Data provided: Begin
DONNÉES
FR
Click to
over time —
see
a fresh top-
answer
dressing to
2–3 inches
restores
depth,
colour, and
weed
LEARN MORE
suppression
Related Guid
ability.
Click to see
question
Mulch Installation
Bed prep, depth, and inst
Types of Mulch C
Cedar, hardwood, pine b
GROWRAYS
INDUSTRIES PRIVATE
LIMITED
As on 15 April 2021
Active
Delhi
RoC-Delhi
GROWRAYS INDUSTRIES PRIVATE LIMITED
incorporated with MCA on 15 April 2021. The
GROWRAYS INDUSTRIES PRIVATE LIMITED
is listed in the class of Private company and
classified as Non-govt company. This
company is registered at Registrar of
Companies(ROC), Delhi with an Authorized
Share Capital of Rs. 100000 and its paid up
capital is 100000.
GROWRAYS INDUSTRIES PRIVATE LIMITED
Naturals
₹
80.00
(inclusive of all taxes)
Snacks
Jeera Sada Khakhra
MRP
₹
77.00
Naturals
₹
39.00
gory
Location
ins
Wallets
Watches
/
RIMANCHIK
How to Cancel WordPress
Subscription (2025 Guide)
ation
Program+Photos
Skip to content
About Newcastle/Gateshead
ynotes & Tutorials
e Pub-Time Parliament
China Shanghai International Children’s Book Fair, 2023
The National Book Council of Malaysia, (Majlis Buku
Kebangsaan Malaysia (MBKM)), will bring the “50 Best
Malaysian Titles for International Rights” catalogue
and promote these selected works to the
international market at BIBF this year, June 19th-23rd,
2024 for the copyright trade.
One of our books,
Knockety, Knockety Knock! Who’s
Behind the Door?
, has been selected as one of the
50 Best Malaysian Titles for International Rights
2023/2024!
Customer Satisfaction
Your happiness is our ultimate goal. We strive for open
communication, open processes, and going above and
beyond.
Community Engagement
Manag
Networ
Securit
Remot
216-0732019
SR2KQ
Data provided: End
* [Exercise aim] The line containing "Jeera Sada Khakhra" and all lines after it, through the last line of the data, should be retyped exactly.

* [Exercise answer]
Jeera Sada Khakhra
MRP
₹
77.00
Naturals
₹
39.00
gory
Location
ins
Wallets
Watches
/
RIMANCHIK
How to Cancel WordPress
Subscription (2025 Guide)
ation
Program+Photos
Skip to content
About Newcastle/Gateshead
ynotes & Tutorials
e Pub-Time Parliament
China Shanghai International Children’s Book Fair, 2023
The National Book Council of Malaysia, (Majlis Buku
Kebangsaan Malaysia (MBKM)), will bring the “50 Best
Malaysian Titles for International Rights” catalogue
and promote these selected works to the
international market at BIBF this year, June 19th-23rd,
2024 for the copyright trade.
One of our books,
Knockety, Knockety Knock! Who’s
Behind the Door?
, has been selected as one of the
50 Best Malaysian Titles for International Rights
2023/2024!
Customer Satisfaction
Your happiness is our ultimate goal. We strive for open
communication, open processes, and going above and
beyond.
Community Engagement
Manag
Networ
Securit
Remot
216-0732019
SR2KQ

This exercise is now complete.